What is Form 1099?
In the arena of taxation, companies, small businesses and other entities use a variety of tax forms that record the money earned by an independent contractor or employee. In most cases, employees get a W-2 form, which lists their earnings and deductions for federal/state taxes, and contributions to social security. The 1099 form is a little different; it is given to a freelancer as a record of the money they’ve earned from a specific company.
On the Form 1099, the contractor’s income is listed, but there are no deductions for state or federal taxes, or for Social Security or Medicare. Since the person getting the 1099 is not an employee, the business is only liable to them for the income, not for deductions.
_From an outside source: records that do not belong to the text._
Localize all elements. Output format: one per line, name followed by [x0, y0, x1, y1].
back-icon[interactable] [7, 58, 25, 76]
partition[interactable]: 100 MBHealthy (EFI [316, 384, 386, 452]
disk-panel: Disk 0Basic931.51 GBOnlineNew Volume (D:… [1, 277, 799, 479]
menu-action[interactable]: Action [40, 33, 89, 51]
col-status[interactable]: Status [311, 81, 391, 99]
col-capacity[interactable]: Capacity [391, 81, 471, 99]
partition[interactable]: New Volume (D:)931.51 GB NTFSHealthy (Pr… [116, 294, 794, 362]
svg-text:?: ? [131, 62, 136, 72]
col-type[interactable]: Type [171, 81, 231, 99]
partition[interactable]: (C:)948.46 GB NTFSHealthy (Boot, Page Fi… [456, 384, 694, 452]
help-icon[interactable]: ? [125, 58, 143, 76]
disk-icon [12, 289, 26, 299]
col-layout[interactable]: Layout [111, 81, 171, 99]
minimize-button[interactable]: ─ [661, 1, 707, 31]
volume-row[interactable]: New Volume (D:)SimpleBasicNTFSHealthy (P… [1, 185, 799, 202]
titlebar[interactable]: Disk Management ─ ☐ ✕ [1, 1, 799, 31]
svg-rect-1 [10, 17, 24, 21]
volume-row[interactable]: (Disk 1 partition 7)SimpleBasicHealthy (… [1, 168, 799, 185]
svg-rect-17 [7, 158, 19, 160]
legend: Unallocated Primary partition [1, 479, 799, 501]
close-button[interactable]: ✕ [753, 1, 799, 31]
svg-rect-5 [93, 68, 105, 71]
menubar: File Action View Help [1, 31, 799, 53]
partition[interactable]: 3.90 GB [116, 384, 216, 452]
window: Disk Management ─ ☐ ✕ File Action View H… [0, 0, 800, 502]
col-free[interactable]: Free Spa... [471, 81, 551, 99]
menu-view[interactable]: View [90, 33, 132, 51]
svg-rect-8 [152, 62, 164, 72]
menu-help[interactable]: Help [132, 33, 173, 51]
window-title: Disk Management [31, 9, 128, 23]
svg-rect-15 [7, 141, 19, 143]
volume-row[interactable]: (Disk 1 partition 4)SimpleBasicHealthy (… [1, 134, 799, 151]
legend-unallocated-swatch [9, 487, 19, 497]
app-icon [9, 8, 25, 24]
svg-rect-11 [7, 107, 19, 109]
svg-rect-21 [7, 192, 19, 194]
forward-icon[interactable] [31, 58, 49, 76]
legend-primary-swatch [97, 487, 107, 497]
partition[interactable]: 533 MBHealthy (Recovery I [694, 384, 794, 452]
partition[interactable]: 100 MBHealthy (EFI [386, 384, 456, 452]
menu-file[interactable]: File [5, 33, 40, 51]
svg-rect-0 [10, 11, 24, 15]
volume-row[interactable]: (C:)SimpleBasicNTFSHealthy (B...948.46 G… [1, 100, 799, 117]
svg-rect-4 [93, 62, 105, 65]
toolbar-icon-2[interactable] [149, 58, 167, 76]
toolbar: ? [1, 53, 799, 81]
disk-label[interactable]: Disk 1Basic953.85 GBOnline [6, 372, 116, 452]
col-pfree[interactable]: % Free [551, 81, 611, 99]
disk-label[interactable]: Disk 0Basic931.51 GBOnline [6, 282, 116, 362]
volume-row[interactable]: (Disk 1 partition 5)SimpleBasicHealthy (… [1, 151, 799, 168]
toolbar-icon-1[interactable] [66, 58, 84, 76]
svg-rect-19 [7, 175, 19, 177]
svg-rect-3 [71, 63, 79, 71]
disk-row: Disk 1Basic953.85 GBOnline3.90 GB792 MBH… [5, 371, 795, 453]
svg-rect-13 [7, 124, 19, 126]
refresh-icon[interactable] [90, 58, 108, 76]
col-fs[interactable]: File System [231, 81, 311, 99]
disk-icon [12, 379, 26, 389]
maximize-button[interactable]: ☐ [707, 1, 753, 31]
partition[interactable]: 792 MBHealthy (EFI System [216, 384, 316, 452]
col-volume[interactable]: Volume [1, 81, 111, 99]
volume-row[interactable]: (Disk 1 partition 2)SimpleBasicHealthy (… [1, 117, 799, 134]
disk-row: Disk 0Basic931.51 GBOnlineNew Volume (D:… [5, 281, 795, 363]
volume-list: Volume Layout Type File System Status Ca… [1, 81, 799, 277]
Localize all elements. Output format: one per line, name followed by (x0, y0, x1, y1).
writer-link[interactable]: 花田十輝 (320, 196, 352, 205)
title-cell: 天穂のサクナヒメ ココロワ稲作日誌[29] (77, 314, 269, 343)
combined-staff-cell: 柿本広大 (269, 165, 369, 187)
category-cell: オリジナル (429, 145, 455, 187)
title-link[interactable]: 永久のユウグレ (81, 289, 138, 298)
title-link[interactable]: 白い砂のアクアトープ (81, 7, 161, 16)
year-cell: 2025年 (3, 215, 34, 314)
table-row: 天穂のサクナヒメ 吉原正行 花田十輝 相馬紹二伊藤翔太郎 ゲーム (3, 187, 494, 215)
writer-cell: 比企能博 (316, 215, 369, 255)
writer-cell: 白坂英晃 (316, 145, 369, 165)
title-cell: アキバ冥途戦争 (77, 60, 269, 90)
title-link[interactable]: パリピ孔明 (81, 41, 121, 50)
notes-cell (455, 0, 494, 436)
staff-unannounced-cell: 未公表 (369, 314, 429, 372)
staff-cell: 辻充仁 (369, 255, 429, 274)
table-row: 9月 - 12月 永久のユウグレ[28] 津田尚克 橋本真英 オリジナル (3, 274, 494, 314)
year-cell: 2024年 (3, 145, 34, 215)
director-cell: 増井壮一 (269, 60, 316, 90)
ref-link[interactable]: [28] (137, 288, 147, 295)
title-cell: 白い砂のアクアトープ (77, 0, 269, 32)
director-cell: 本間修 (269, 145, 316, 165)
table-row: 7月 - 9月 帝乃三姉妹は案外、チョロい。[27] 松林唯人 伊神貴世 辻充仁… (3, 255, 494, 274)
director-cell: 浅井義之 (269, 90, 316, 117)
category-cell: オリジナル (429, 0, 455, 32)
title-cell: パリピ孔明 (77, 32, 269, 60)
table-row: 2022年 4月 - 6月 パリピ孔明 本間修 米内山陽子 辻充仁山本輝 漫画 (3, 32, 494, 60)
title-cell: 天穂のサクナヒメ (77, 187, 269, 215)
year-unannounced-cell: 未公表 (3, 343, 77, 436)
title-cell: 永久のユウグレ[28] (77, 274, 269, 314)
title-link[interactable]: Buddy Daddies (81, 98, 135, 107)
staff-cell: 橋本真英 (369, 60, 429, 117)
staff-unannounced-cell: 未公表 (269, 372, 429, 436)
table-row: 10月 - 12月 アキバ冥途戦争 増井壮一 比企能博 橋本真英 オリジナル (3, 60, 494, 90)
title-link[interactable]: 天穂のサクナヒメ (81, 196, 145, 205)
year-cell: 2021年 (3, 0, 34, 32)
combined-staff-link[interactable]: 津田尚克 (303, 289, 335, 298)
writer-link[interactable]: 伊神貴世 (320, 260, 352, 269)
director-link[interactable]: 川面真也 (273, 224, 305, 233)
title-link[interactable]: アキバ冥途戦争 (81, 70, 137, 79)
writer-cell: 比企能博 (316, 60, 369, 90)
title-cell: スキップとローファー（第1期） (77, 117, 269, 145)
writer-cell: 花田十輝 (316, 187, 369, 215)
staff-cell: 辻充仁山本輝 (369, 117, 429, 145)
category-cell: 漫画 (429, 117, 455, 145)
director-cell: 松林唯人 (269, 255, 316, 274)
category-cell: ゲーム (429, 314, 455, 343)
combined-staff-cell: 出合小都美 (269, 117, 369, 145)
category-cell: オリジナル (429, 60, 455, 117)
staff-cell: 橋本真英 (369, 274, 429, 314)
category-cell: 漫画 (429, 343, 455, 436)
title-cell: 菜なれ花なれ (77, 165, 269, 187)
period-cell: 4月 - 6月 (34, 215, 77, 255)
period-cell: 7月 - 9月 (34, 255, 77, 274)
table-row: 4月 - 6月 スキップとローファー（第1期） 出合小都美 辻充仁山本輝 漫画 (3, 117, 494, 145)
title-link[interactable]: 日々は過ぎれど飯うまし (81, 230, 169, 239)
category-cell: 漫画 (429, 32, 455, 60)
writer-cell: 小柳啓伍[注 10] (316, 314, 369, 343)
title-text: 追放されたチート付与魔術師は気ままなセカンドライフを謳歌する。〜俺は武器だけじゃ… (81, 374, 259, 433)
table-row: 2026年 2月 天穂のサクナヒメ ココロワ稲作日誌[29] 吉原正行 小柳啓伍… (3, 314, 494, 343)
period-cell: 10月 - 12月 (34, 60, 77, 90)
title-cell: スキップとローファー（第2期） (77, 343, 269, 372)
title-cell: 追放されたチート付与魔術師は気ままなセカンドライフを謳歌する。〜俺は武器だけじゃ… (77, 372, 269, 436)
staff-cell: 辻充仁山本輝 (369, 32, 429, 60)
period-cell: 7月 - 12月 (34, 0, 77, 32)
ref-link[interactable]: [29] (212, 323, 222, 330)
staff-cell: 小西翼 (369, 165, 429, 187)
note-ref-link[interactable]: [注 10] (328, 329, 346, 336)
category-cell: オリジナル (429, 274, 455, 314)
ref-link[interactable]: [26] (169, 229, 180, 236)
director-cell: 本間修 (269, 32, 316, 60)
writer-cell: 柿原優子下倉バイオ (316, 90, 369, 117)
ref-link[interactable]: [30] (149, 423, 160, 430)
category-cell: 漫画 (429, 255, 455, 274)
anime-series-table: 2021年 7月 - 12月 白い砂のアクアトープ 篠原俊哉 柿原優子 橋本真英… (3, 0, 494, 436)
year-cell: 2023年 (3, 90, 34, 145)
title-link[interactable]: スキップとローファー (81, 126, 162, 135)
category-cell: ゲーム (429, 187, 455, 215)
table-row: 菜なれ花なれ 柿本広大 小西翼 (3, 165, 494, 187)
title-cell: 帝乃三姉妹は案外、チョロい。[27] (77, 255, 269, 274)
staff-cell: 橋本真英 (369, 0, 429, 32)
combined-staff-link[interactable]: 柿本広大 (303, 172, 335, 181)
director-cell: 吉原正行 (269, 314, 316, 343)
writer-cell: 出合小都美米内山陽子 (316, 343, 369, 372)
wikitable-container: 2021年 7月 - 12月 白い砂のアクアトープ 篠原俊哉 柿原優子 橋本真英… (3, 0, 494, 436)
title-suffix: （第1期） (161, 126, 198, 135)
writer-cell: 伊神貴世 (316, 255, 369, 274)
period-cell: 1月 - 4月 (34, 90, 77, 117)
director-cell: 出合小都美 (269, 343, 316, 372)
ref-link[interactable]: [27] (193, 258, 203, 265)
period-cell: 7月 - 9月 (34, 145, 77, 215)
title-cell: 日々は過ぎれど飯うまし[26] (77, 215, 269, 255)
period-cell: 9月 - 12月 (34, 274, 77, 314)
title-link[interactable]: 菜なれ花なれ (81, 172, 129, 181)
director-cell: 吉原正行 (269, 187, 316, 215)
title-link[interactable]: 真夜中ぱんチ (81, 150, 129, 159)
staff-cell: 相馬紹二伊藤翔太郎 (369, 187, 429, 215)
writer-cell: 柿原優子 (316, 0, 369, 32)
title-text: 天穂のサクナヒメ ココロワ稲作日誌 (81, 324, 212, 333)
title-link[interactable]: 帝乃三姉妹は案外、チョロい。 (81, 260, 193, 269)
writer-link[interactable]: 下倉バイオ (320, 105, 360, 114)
The income listed on the 1099 is reported to the IRS so that they can track it; the freelancer is liable for their own tax deductions.
Those who get 1099 income come from all walks of life. Writers, novelists, artists, actors and musicians are usually compensated per job, and are not regarded as employees. Many companies are using contractors on a similar basis, which helps them keep their costs down as they don’t have to pay for health coverage or a retirement plan. When the job is over, the employer’s only obligation to the contractor is to pay them and issue a 1099 form.
The 1099 Misc. form is the most commonly used, but the 1099 is also used to list the interest the government has paid in a certain tax year, and the 1099 G details tax refunds received from the government.